Caos en el intento
Se habla de “otro México”, no neoliberal, pero se exalta a Santa Claus.
Hasta el gorrito rojo y blanco portan en la cabeza, mostrando su extravío mental.
Por: Armando León Lezama
Con la llegada de AMLO, esperé la recuperación del verdadero sentimiento de mexicanidad.
Imaginé un país reencontrándose con Los Sentimientos de la Nación de José María Morelos y Pavón, ahora dialogando con los nuevos sentimientos del pueblo mexicano del primer cuarto del siglo XXI, en el tercer milenio después de Jesús de Nazaret, según el calendario gregoriano.
Pensé que disminuir la influencia del neoliberalismo iría en el sentido de desterrar la cultura del consumismo.
Por ejemplo: más vitroleras con aguas frescas de frutas naturales y menos de la imperial Coca-Cola. Más tradiciones y costumbres de los pueblos originarios y rurales actuales, incluso de carácter religioso-cultural, pero no —¡jamás!— el fomento al consumismo depredador.
¿Santa Claus? ¿Por qué no solamente los Reyes Magos?

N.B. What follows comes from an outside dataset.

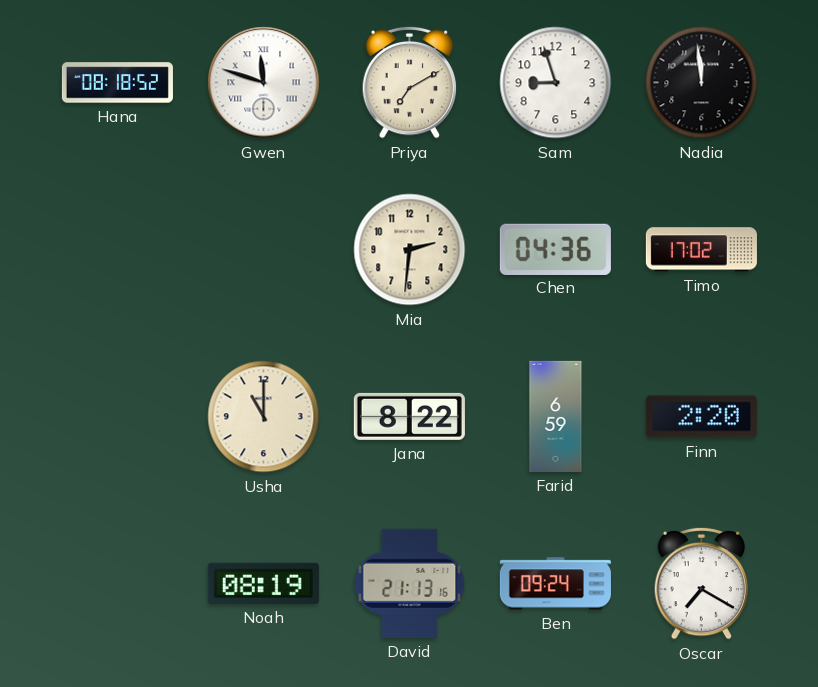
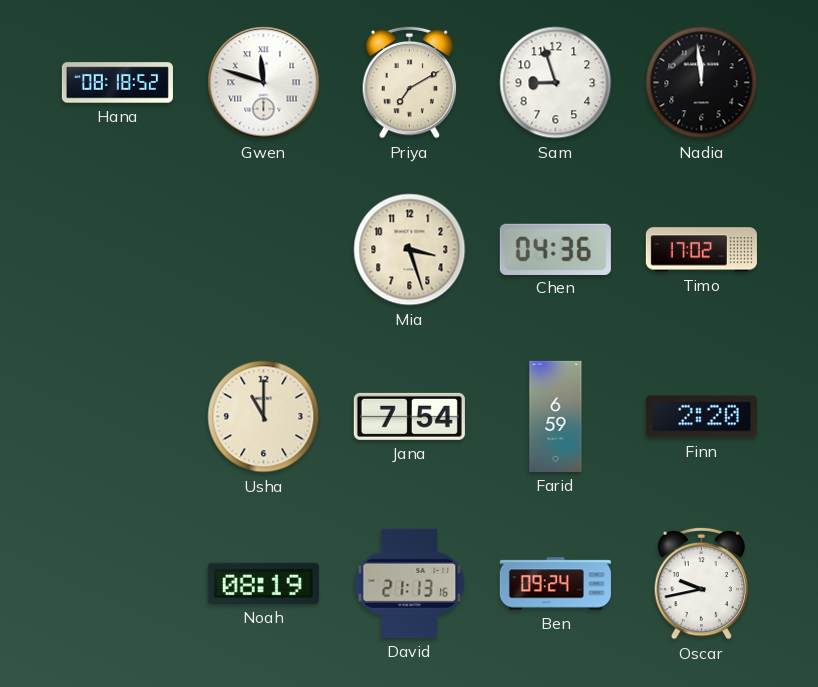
Mia: 2:31 -> 3:27
Jana: 8:22 -> 7:54
Oscar: 7:20 -> 9:43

Resulta contradictorio que instituciones morenistas, que se dicen agraviadas por las prácticas neoliberales —donde todo se compra y todo se vende—, sigan consumiendo Coca-Cola y hasta se coloquen el gorrito rojo y blanco, exhibiendo así su extravío mental.
De hecho, morenistas y aliados, en nombre de la llamada “segunda transformación del país”, deberían recordar las Leyes de Reforma, particularmente el principio de la separación Iglesia-Estado. Bajo esa lógica, tendrían que referirse a fiestas decembrinas o de fin de año, no a posadas ni a la Navidad.

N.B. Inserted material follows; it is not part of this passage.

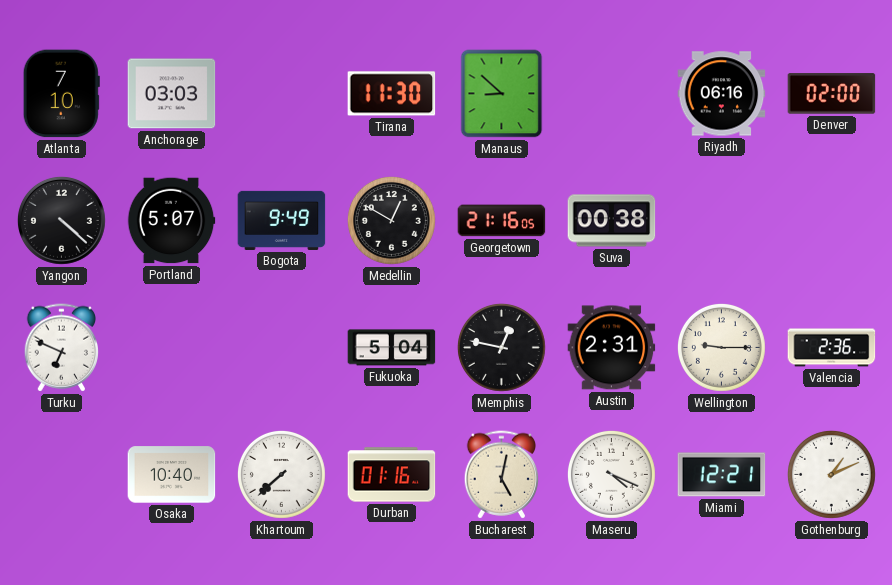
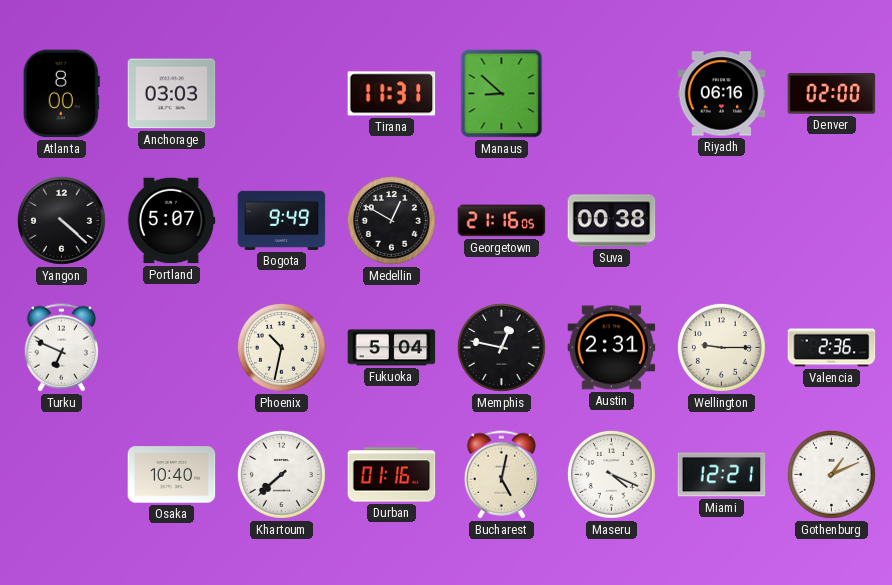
Atlanta: 7:10 -> 8:00
Tirana: 11:30 -> 11:31
Phoenix: none -> 10:32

Los gobiernos de la supuesta esperanza —sin poner a trabajar la materia gris— siguen una agenda diaria heredada de los supuestos sucesores del poder, tras haber dado carpetazo a la interrumpida Revolución Mexicana de 1910, sepultada simbólicamente con la lápida llamada Constitución Política de los Estados Unidos Mexicanos de 1917.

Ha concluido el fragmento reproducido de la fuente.